Limitations & Future Work

  1. Analysis limited to parameter update patterns: no direct link is established to specific performance differences on downstream tasks.
  2. Mitigation and improvement proposals are preliminary: while the failure modes of PEFT methods are identified, no complete alternative is proposed.
  3. Model scale constraints: validation is conducted primarily on medium-scale models; very large-scale models remain uncovered.
  4. Theoretical rigor: certain components of the Three-Gate Theory rely on empirical observations rather than formal proofs.
  5. Absence of RLVR-native PEFT design: a direction is identified but not realized.
  • RLVR methods: DeepSeek-R1, GRPO, and related work demonstrate the effectiveness of RLVR; this paper explains why it works.

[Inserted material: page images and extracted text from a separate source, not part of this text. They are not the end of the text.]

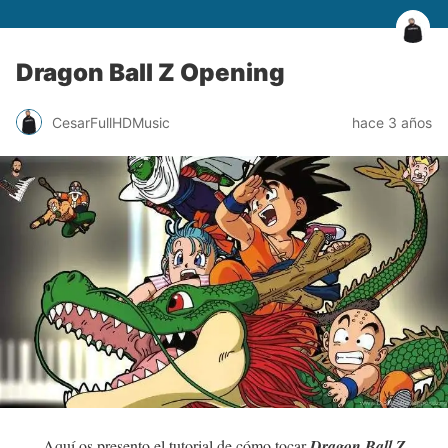
Dragon Ball Z Opening
CesarFullHDMusic
hace 3 años
Aquí os presento el tutorial de cómo tocar
Dragon Ball Z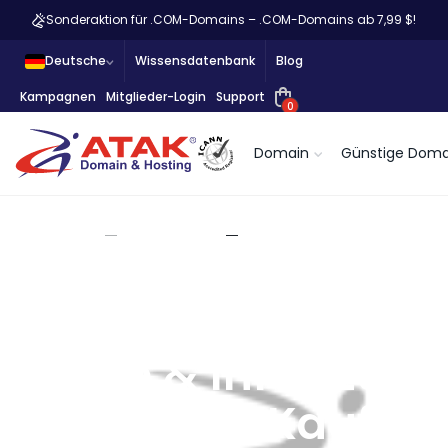
Sonderaktion für .COM-Domains – .COM-Domains ab 7,99 $!
Deutsche
Wissensdatenbank
Blog
Kampagnen
Mitglieder-Login
Support
0
Domain
Günstige Doma
Atak Domain
Domain Check
Domain Preise
Domain Kosten –
Preise & Infos zum
Domain Kauf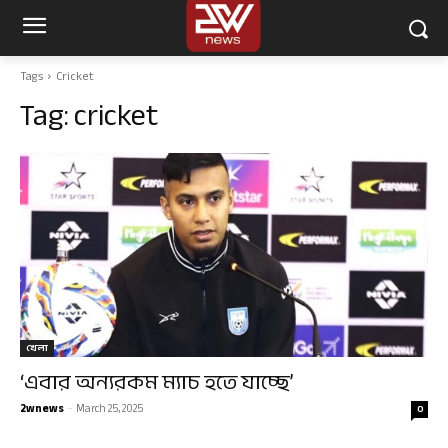
Tags
Cricket
Tag:
cricket
খেলা
‘এবার অন্যরকম ম্যাচ হতে যাচ্ছে’
2wnews
-
March 25, 2025
0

  • Parameter-efficient fine-tuning: LoRA, QLoRA, and similar methods achieve strong results in SFT, but this paper reveals their limitations in the RLVR setting.

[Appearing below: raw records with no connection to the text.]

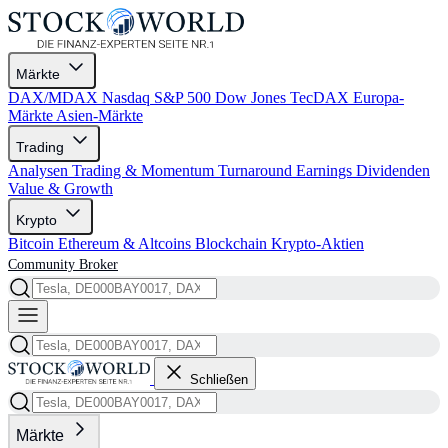
Märkte
DAX/MDAX
Nasdaq
S&P 500
Dow Jones
TecDAX
Europa-
Märkte
Asien-Märkte
Trading
Analysen
Trading & Momentum
Turnaround
Earnings
Dividenden
Value & Growth
Krypto
Bitcoin
Ethereum & Altcoins
Blockchain
Krypto-Aktien
Community
Broker
Schließen
Märkte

  • Training dynamics: complements Aghajanyan et al.'s work on intrinsic dimensionality.
  • Inspired direction: designing novel PEFT methods that exploit off-principal directional structure (e.g., off-principal LoRA).

Rating

  • Novelty: ⭐⭐⭐⭐⭐ — First parameter-level understanding of RLVR.

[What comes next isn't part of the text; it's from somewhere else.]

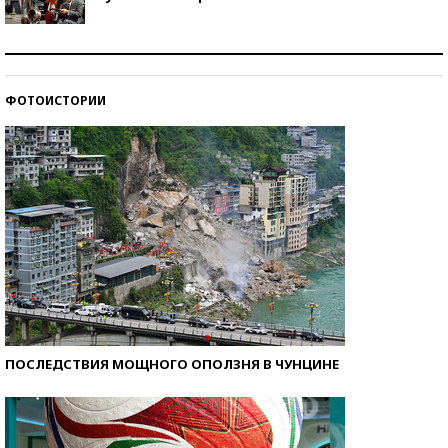
Как защититься от солнца на курорте?
ФОТОИСТОРИИ
Кто изобрел средства связи?
ПОСЛЕДСТВИЯ МОЩНОГО ОПОЛЗНЯ В ЧУНЦИНЕ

  • Theoretical Depth: ⭐⭐⭐⭐ — Three-Gate Theory framework is clear; partial theoretical rigor.
  • Experimental Thoroughness: ⭐⭐⭐⭐ — Validated across multiple algorithms and datasets.
  • Practical Impact: ⭐⭐⭐⭐⭐ — Directly guides RLVR training practice.
  • Writing Quality: ⭐⭐⭐⭐⭐ — Fluent narrative and well-organized structure.